__EXERCISE__
Copy out each line of the data that holds the word "Master".
-------- DATA EXTRACTS
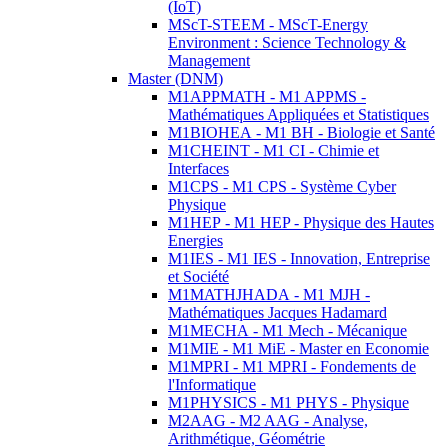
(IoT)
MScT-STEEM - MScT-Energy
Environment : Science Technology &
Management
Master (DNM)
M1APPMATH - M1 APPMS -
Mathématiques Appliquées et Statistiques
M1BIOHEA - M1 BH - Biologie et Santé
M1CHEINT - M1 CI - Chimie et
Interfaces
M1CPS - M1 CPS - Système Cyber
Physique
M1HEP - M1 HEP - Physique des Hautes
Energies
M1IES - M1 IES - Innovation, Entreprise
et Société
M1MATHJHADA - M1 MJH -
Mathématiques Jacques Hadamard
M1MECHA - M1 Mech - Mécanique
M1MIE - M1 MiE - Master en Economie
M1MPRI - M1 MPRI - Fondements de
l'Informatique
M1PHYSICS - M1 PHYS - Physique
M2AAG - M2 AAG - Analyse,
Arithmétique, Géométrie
----------------
-------- DATA EXTRACTS
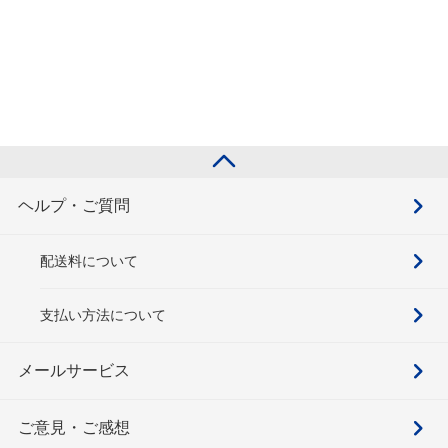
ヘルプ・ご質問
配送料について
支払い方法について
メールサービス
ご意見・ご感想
----------------
__EXERCISE ANSWER__
Master (DNM)
M1MIE - M1 MiE - Master en Economie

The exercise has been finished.